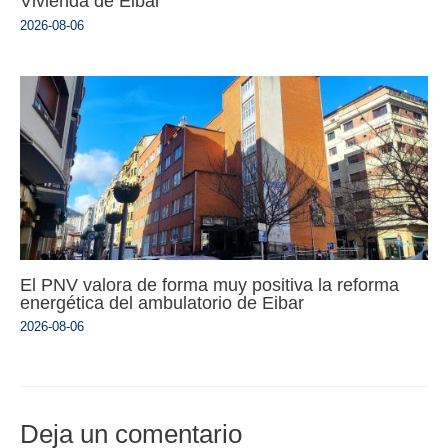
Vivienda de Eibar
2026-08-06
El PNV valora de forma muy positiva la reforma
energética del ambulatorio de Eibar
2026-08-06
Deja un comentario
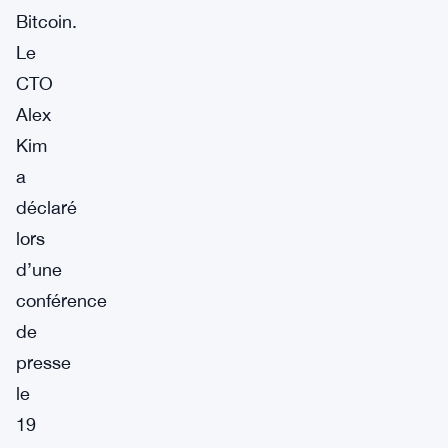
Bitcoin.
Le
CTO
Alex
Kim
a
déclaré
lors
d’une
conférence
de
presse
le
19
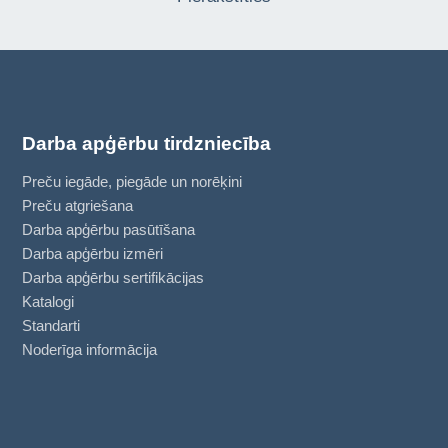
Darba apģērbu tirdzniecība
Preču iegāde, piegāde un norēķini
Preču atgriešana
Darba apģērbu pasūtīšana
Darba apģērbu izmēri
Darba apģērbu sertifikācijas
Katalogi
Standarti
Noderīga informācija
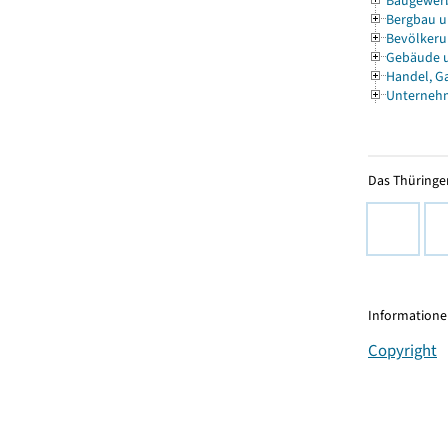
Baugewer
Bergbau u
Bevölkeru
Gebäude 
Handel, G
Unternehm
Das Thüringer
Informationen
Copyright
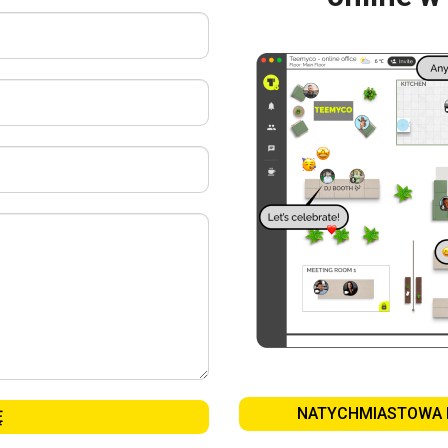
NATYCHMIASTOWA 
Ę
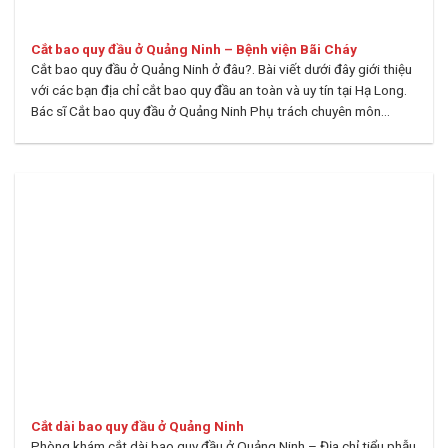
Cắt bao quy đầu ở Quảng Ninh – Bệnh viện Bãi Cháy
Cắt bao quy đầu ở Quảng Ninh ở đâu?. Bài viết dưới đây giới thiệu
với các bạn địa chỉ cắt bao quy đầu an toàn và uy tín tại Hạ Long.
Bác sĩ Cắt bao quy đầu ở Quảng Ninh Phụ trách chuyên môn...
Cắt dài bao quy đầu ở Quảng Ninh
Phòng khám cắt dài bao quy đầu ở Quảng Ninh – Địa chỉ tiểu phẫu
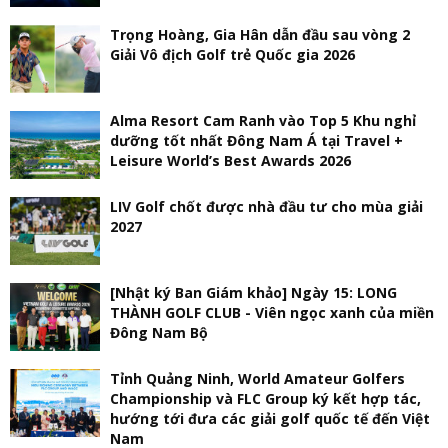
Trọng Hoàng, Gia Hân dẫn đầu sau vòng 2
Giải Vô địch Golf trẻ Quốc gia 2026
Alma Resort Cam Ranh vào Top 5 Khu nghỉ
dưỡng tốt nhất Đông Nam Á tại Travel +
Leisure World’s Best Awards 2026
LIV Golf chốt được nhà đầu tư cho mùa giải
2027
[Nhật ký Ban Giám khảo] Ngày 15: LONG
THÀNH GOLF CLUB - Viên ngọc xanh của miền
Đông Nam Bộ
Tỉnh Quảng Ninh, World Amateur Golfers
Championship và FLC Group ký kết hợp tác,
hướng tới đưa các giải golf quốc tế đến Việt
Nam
------------------------
=== Problem to work on ===
All lines that hold the word "Eibar" should be copied from the data.

=== Result for this task ===
Vivienda de Eibar
energética del ambulatorio de Eibar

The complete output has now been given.